“Fatale #12”

(w) Ed Brubaker
(a) Sean Phillips
Image Comics, $3.50

Brubaker and Philips have delivered thus far a funky little series that is a mash up of their trademark style in the Criminal books with occult and mystery. I have actually been relieved by this, as I felt like Criminal and Brubaker’s Marvel work were getting too much into a zone of comfort food. I like comfort food, it is why I read comics, but there comes a point when you would like to see those who do something well stretch outside of that comfort zone, and Fatale has done that admirably, so much so Brubaker is now devoting much more time to writing the series.

Issue #12 takes the reader back to 1286 A.D., a time of superstition and unease in the developing world. I have always felt that this period of history is most unsettling, as it is hard for me to imagine that the human race even survived with so much disease, struggling attempts at building communities, and somehow grasping at understanding about existence (mostly disseminated during this time period by blind faith, ignorance, and fear). With the Enlightenment still far off, this is a perfect time period to unfold a part of the mystery of Fatale, it is after all about the dark and strange that no one may ever really understand, the intangibles of magic and all the mysterious forces of nature.
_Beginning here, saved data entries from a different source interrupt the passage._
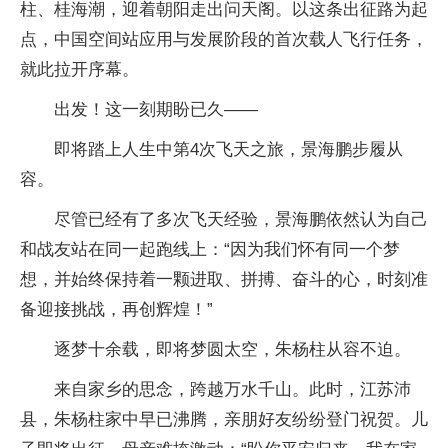
柱、桂海潮，迎着朝阳走出问天阁。以这条出征路为起
点，中国空间站应用与发展阶段的首次载人飞行任务，
就此拉开序幕。
出发！这一刻期盼已久——
即将踏上人生中第4次飞天之旅，景海鹏步履从
容。
尽管已经有了多次飞天经验，景海鹏依然认为自己
和战友站在同一起跑线上：“因为我们怀有同一个梦
想，并始终保持着一颗进取、拼搏、奋斗的心，时刻准
备迎接挑战，再创辉煌！”
逐梦十余载，即将梦圆太空，朱杨柱从容不迫。
来自家乡的思念，跨越万水千山。此时，江苏沛
县，朱杨柱家中早已沸腾，亲朋好友纷纷登门祝贺。儿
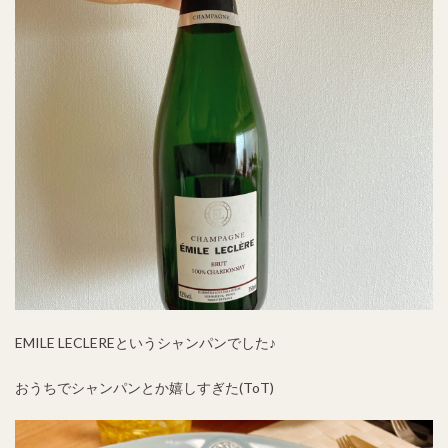
EMILE LECLEREというシャンパンでした♪
おうちでシャンパンとか嬉しすぎた(ToT)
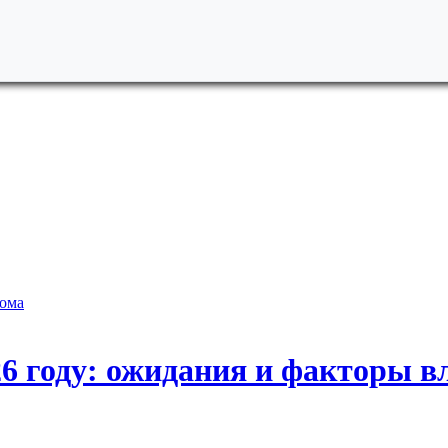
рома
26 году: ожидания и факторы в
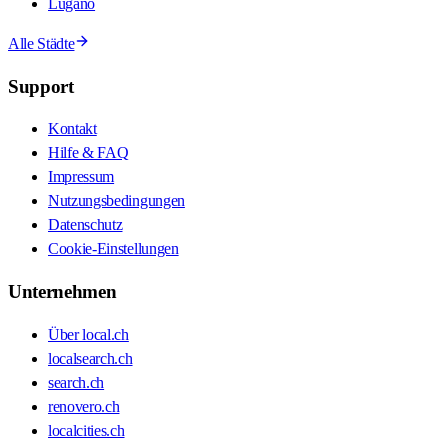
Lugano
Alle Städte
Support
Kontakt
Hilfe & FAQ
Impressum
Nutzungsbedingungen
Datenschutz
Cookie-Einstellungen
Unternehmen
Über local.ch
localsearch.ch
search.ch
renovero.ch
localcities.ch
In this issue we meet Mathilda, and she seems to suffer from the same problem that Josephine suffers from—a supernatural ability to not only hold influence over men but to be immortal (“seems” as there is a large question at the end of the issue I won’t spoil for you). Within the story questions about the role of the supernatural as it ties to the natural world are addressed, the motivations of a religious sect are still danced around, but the main point seems to be to show that what I can ascertain is some sort of magical feud has been going on for quite some time, and Josephine may not be the first (nor the last) of her kind.

Series artist Sean Phillips gets to stretch in this issue for the first time since The Last of the Innocent Archie-style segments. I acknowledge he has mastered a style that depicts the grimy cityscapes and dark places of a more modern era. So it is nice to see in issue #12 that he showcases his work on forests, strange happenings, and a few creatures; in fact one of his forest manifestations is one of my favorite creepy visualizations of the last few weeks. Some people have deemed the artwork of Fatale as supernatural noir. I’m not sure how having a command of light and shadow instantly categories that, but I like to think that this issue shows that Phillips is going for straight ahead dark fantasy, and I for one welcome it.

Fatale as a series is well crafted, and its accolades are deserved, as it has two comics veterans putting together an entertaining vision and story. Does this issue, however, make me excited for more? Yes, but I don’t know if it is a gateway issue for others necessarily. If I was to bring anyone into this series I would first have them go back and read the first trade and make a decision from there. Whether the issue is an absolute for fans of the series has yet to be determined in my opinion, as issue #12 may be an important piece of the puzzle.